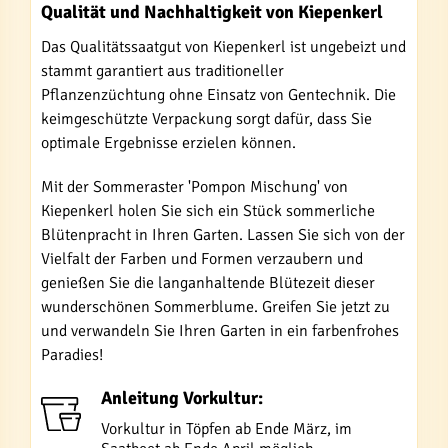
Qualität und Nachhaltigkeit von Kiepenkerl
Das Qualitätssaatgut von Kiepenkerl ist ungebeizt und
stammt garantiert aus traditioneller
Pflanzenzüchtung ohne Einsatz von Gentechnik. Die
keimgeschützte Verpackung sorgt dafür, dass Sie
optimale Ergebnisse erzielen können.
Mit der Sommeraster 'Pompon Mischung' von
Kiepenkerl holen Sie sich ein Stück sommerliche
Blütenpracht in Ihren Garten. Lassen Sie sich von der
Vielfalt der Farben und Formen verzaubern und
genießen Sie die langanhaltende Blütezeit dieser
wunderschönen Sommerblume. Greifen Sie jetzt zu
und verwandeln Sie Ihren Garten in ein farbenfrohes
Paradies!
Anleitung Vorkultur:
Vorkultur in Töpfen ab Ende März, im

• • • • • • •

### Directions for this task
Up to and including the last line of the listing above, copy exactly every line from the one that contains "und verwandeln Sie" onward; leave out all others.

### Solution below
und verwandeln Sie Ihren Garten in ein farbenfrohes
Paradies!
Anleitung Vorkultur:
Vorkultur in Töpfen ab Ende März, im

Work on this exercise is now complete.